WHAT YOU HAVE TO DO: State only the number of lines below where the word "back" is found.
******************************
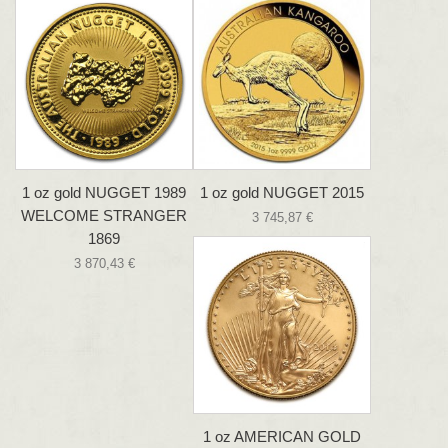
1 oz gold NUGGET 1989
1 oz gold NUGGET 2015
WELCOME STRANGER
3 745,87 €
1869
3 870,43 €
1 oz AMERICAN GOLD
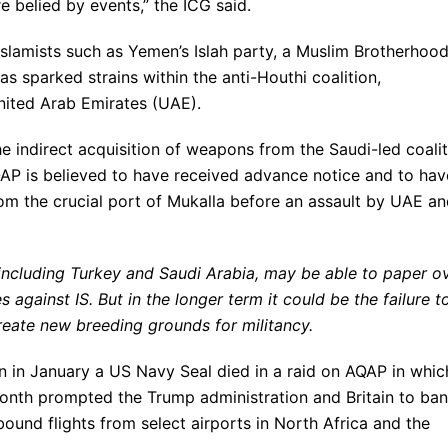
re belied by events,” the ICG said.
Islamists such as Yemen’s Islah party, a Muslim Brotherhoo
as sparked strains within the anti-Houthi coalition,
United Arab Emirates (UAE).
e indirect acquisition of weapons from the Saudi-led coali
QAP is believed to have received advance notice and to hav
rom the crucial port of Mukalla before an assault by UAE a
 including Turkey and Saudi Arabia, may be able to paper o
 against IS. But in the longer term it could be the failure t
reate new breeding grounds for militancy.
 in January a US Navy Seal died in a raid on AQAP in whic
onth prompted the Trump administration and Britain to ban
und flights from select airports in North Africa and the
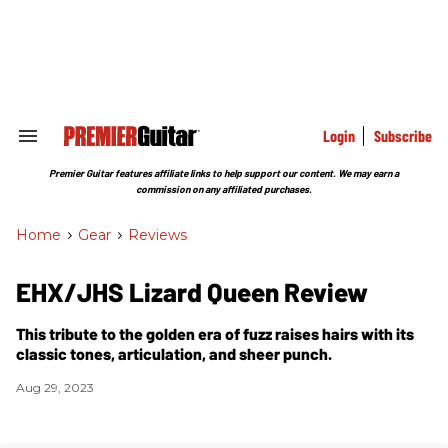
Skip
to
content
e
ch
ion
gation
Login
Subscribe
Search
&
Section
Premier Guitar features affiliate links to help support our content. We may earn a
Navigation
commission on any affiliated purchases.
Home
>
Gear
>
Reviews
EHX/JHS Lizard Queen Review
This tribute to the golden era of fuzz raises hairs with its
classic tones, articulation, and sheer punch.
Aug 29, 2023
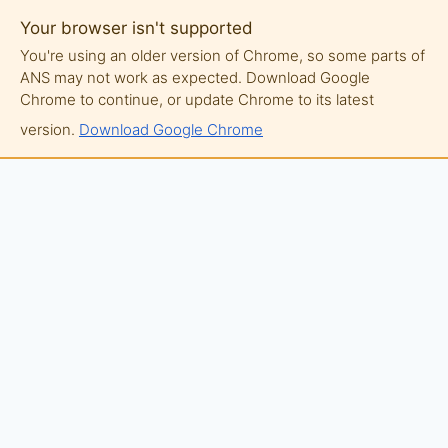
Your browser isn't supported
You're using an older version of Chrome, so some parts of
ANS may not work as expected. Download Google
Chrome to continue, or update Chrome to its latest
version.
Download Google Chrome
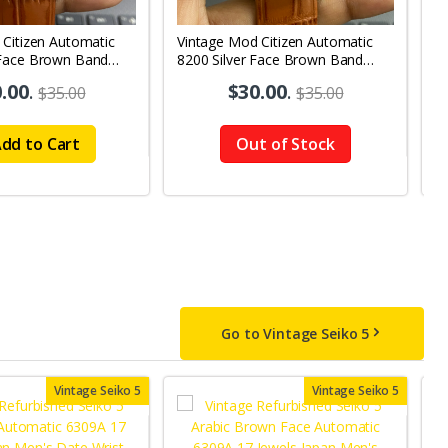
 Citizen Automatic
Vintage Mod Citizen Automatic
V
Face Brown Band
8200 Silver Face Brown Band
G
y-Date Men's Wrist
21Jewels Day-Date Men's Wrist
2
.00
.
$30.00
.
$35.00
$35.00
Watch D69
W
dd to Cart
Out of Stock
Go to Vintage Seiko 5
Vintage Seiko 5
Vintage Seiko 5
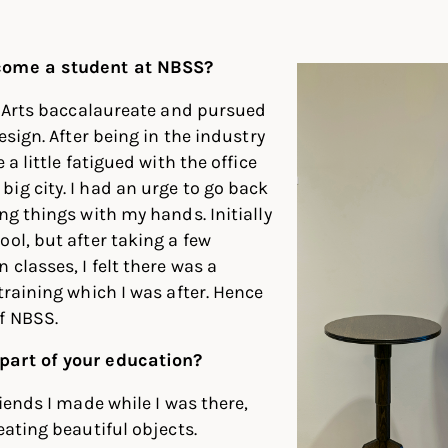
In
ter
Facebook
come a student at NBSS?
ne Arts baccalaureate and pursued
design. After being in the industry
 a little fatigued with the office
ig city. I had an urge to go back
ng things with my hands. Initially
ool, but after taking a few
classes, I felt there was a
training which I was after. Hence
f NBSS.
part of your education?
riends I made while I was there,
eating beautiful objects.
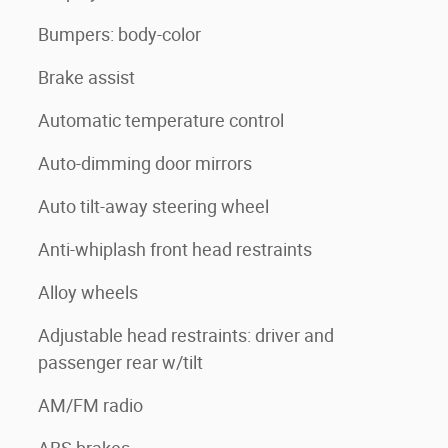
Bumpers: body-color
Brake assist
Automatic temperature control
Auto-dimming door mirrors
Auto tilt-away steering wheel
Anti-whiplash front head restraints
Alloy wheels
Adjustable head restraints: driver and
passenger rear w/tilt
AM/FM radio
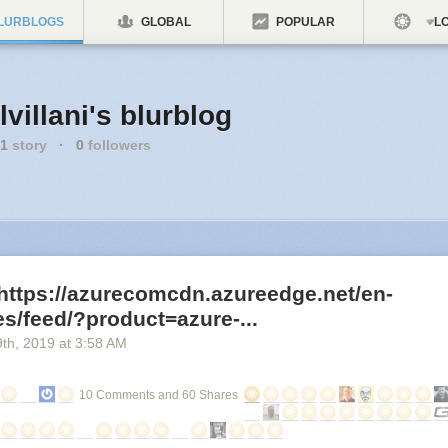
LURBLOGS
GLOBAL
POPULAR
LO
lvillani's blurblog
1
story
·
0
followers
https://azurecomcdn.azureedge.net/en-
s/feed/?product=azure-...
9
th
, 2019
at
3:58 AM
10 Comments and 60 Shares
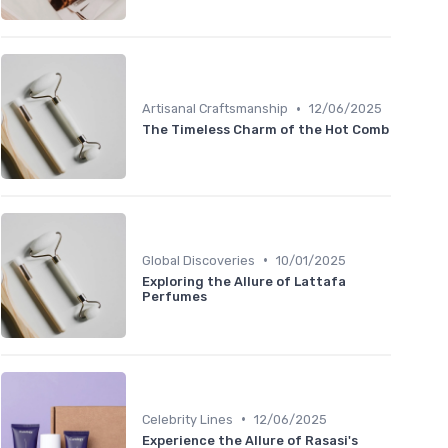
•
Artisanal Craftsmanship
12/06/2025
The Timeless Charm of the Hot Comb
•
Global Discoveries
10/01/2025
Exploring the Allure of Lattafa
Perfumes
•
Celebrity Lines
12/06/2025
Experience the Allure of Rasasi's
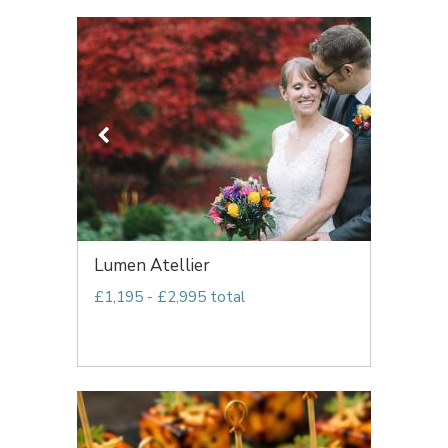
Lumen Atellier
£1,195 - £2,995 total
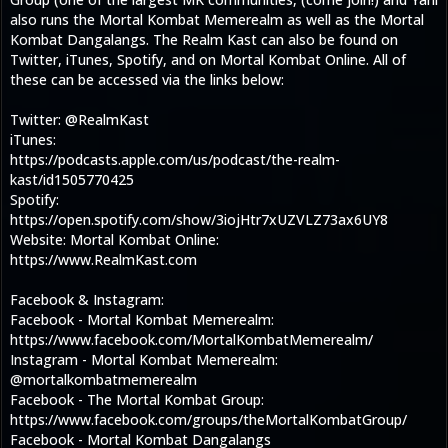
also runs the Mortal Kombat Memerealm as well as the Mortal
Kombat Dangalangs. The Realm Kast can also be found on
Twitter, iTunes, Spotify, and on Mortal Kombat Online. All of
these can be accessed via the links below:
Twitter: @RealmKast
iTunes:
https://podcasts.apple.com/us/podcast/the-realm-
kast/id1505770425
Spotify:
https://open.spotify.com/show/3iojHtr7xUZVLZ73ax6UY8
Website: Mortal Kombat Online:
https://www.RealmKast.com
Facebook & Instagram:
Facebook - Mortal Kombat Memerealm:
https://www.facebook.com/MortalKombatMemerealm/
Instagram - Mortal Kombat Memerealm:
@mortalkombatmemerealm
Facebook - The Mortal Kombat Group:
https://www.facebook.com/groups/theMortalKombatGroup/
Facebook - Mortal Kombat Dangalangs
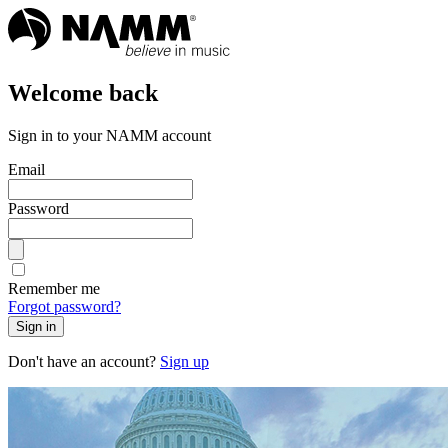
Welcome back
Sign in to your NAMM account
Email
Password
Remember me
Forgot password?
Sign in
Don't have an account?
Sign up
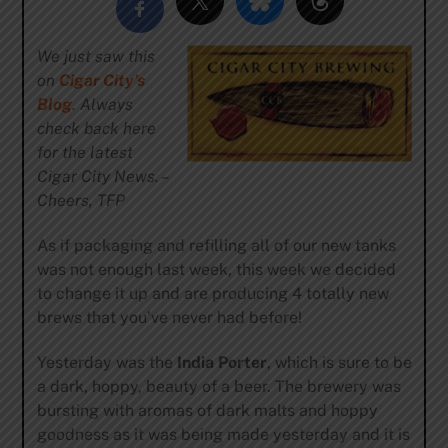
We just saw this
on
Cigar City’s
Blog
. Always
check back here
for the latest
Cigar City News. –
Cheers, TFP
As if packaging and refilling all of our new tanks
was not enough last week, this week we decided
to change it up and are producing 4 totally new
brews that you’ve never had before!
Yesterday was the
India Porter
, which is sure to be
a dark, hoppy, beauty of a beer. The brewery was
bursting with aromas of dark malts and hoppy
goodness as it was being made yesterday and it is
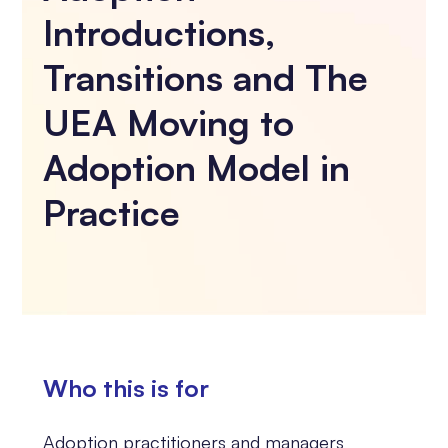
Introductions,
Transitions and The
UEA Moving to
Adoption Model in
Practice
Who this is for
Adoption practitioners and managers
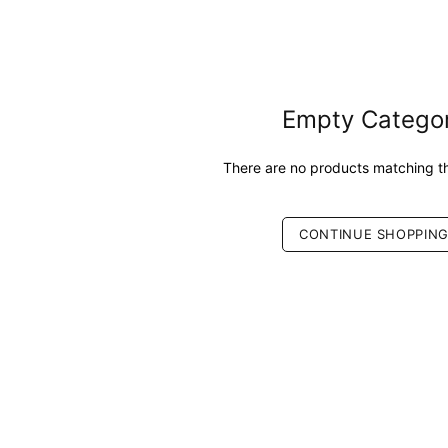
Empty Catego
There are no products matching th
CONTINUE SHOPPIN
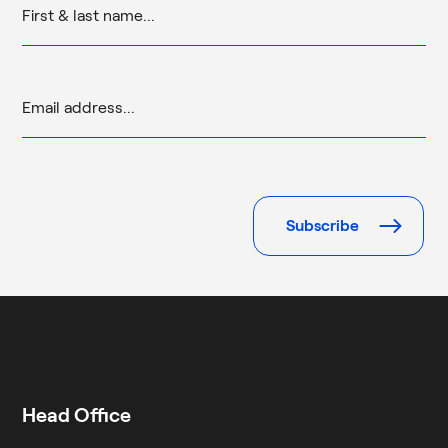
Please
leave
this
field
empty.
Head Office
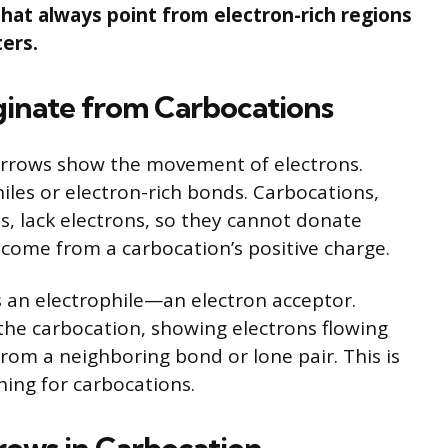
at always point from electron-rich regions
ers.
inate from Carbocations
arrows show the movement of electrons.
les or electron-rich bonds. Carbocations,
s, lack electrons, so they cannot donate
 come from a carbocation’s positive charge.
 an electrophile—an electron acceptor.
the carbocation, showing electrons flowing
from a neighboring bond or lone pair. This is
ing for carbocations.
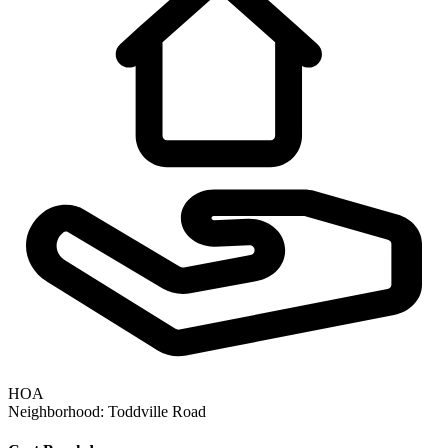
HOA
Neighborhood:
Toddville Road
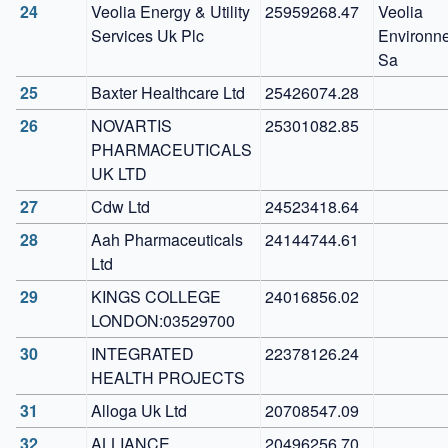
24
Veolia Energy & Utility 
25959268.47
Veolia 
Services Uk Plc
Environne
Sa
25
Baxter Healthcare Ltd
25426074.28
26
NOVARTIS 
25301082.85
PHARMACEUTICALS 
UK LTD
27
Cdw Ltd
24523418.64
28
Aah Pharmaceuticals 
24144744.61
Ltd
29
KINGS COLLEGE 
24016856.02
LONDON:03529700
30
INTEGRATED 
22378126.24
HEALTH PROJECTS
31
Alloga Uk Ltd
20708547.09
32
ALLIANCE 
20496256.70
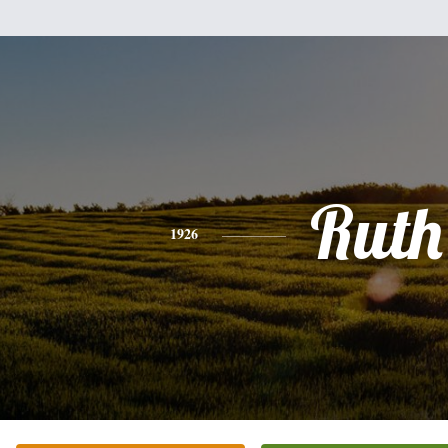
Ruth
1926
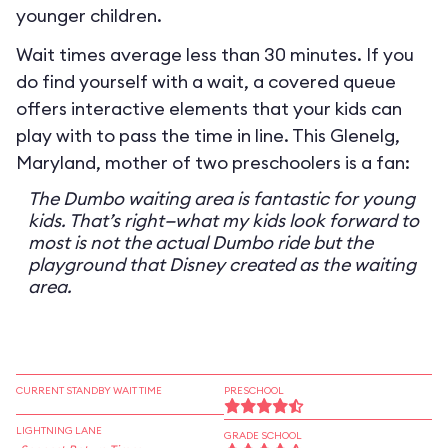
younger children.
Wait times average less than 30 minutes. If you
do find yourself with a wait, a covered queue
offers interactive elements that your kids can
play with to pass the time in line. This Glenelg,
Maryland, mother of two preschoolers is a fan:
The Dumbo waiting area is fantastic for young
kids. That’s right—what my kids look forward to
most is not the actual Dumbo ride but the
playground that Disney created as the waiting
area.
CURRENT STANDBY WAIT TIME
PRESCHOOL
LIGHTNING LANE
GRADE SCHOOL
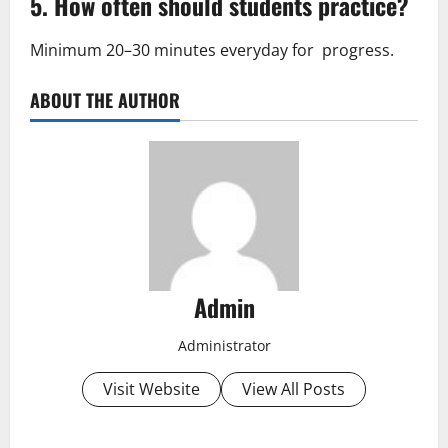
5. How often should students practice?
Minimum 20–30 minutes everyday for progress.
ABOUT THE AUTHOR
Admin
Administrator
Visit Website
View All Posts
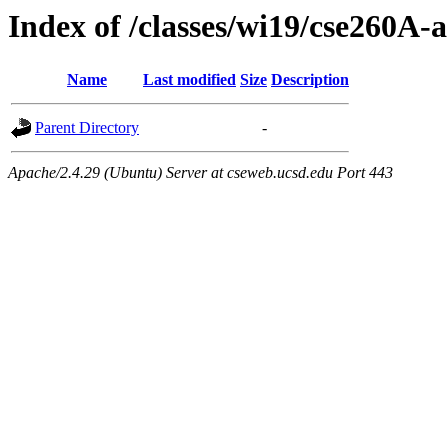
Index of /classes/wi19/cse260A-a
Name
Last modified
Size
Description
Parent Directory
-
Apache/2.4.29 (Ubuntu) Server at cseweb.ucsd.edu Port 443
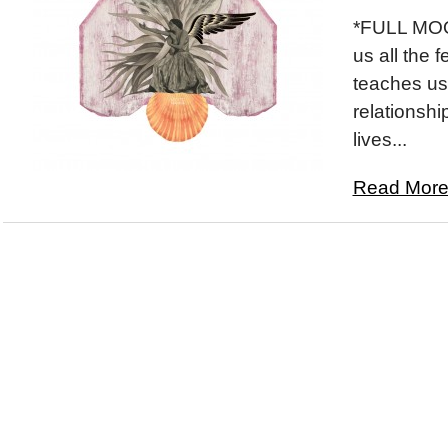
*FULL MOON
us all the 
teaches us 
relationshi
lives...
Read More.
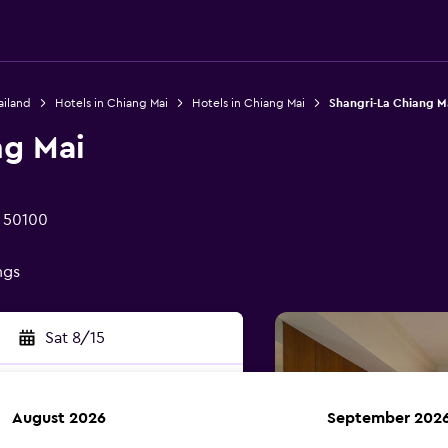
ailand
Hotels in Chiang Mai
Hotels in Chiang Mai
Shangri-La Chiang M
ng Mai
i 50100
ngs
Sat 8/15
August 2026
September 202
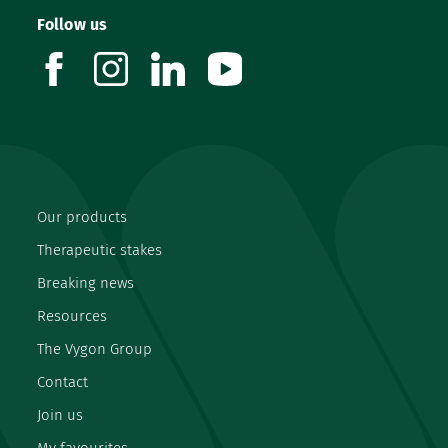
Follow us
facebook
instagram
linkedin
youtube
Our products
Therapeutic stakes
Breaking news
Resources
The Vygon Group
Contact
Join us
******************************
WRITTEN SOLUTION: 3